The buzzy new drug Ozempic was designed in a lab to deal with diabetes, however typically it looks like it was additionally designed in a lab to spark bad-faith company conversations about physique positivity. Ozempic and its generic identify, semaglutide, are such provocations: After years of manufacturers promoting feel-good taglines about how all our bodies are stunning, the arrival on the scene of apparently efficient weight reduction medication is asking plenty of bluffs. Breathless headlines report that, as soon as once more, thin is in.

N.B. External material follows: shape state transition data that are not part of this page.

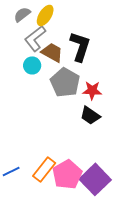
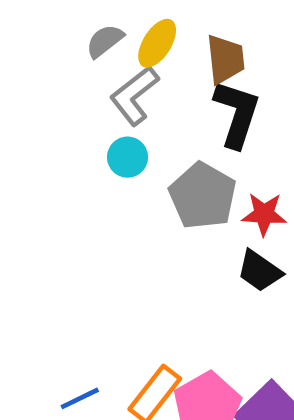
brown trapezoid: (52, 52) -> (225, 59), moved, turned 55

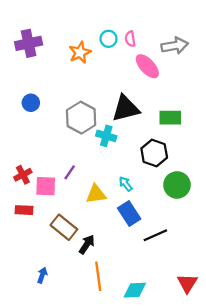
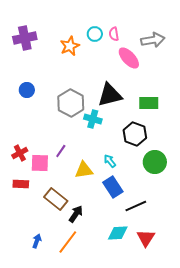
orange line: (98, 276) -> (68, 242), moved, turned 45
red triangle: (187, 283) -> (146, 238), moved
cyan diamond: (135, 290) -> (118, 233), moved

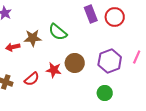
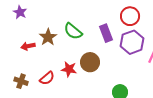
purple rectangle: (91, 14) -> (106, 33), moved
brown star: (33, 38) -> (48, 37), turned -30
purple hexagon: (110, 61) -> (132, 42), moved

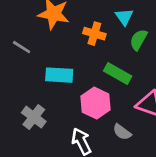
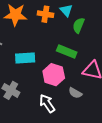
orange cross: (94, 34) -> (45, 14), moved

Our cultural ambivalence towards a politics of physique acceptance has been thrown into sharp reduction.
“We’ve paid lip service to physique acceptance, we’ve go-girl-ed bigger girls, we’ve celebrated curves, we’ve acknowledged the gargantuan societal components in how folks look, we quote-unquote did the work,” observed Vogue in March. “However now with Ozempic, being chubby can immediately (if expensively) be mounted. Bigger folks can swiftly transition to a extra societally acceptable dimension. Ozempic is a miracle drug, a remedy for the fatness we’ve begrudgingly pressured ourselves to simply accept.”
I’ve come to assume that we are able to see the identical political ambivalence enjoying out in one of many different largest dialog starters of this 12 months: Barbie, the new pink feminist film/doll business.
“Issues might be each/and. I’m doing the factor and subverting the factor,” director Greta Gerwig told the New York Times. Was such subversion actually potential on the subject of Barbie and feminism? Was it potential when Mattel was, in any case, funding Gerwig’s supposedly subversive image in an effort to promote plenty of dolls and accompanying merch? That was the sticking level, the promoting, how a lot the film was an exquisitely made, lovingly ambivalent and tender business for Barbie and all that she stands for.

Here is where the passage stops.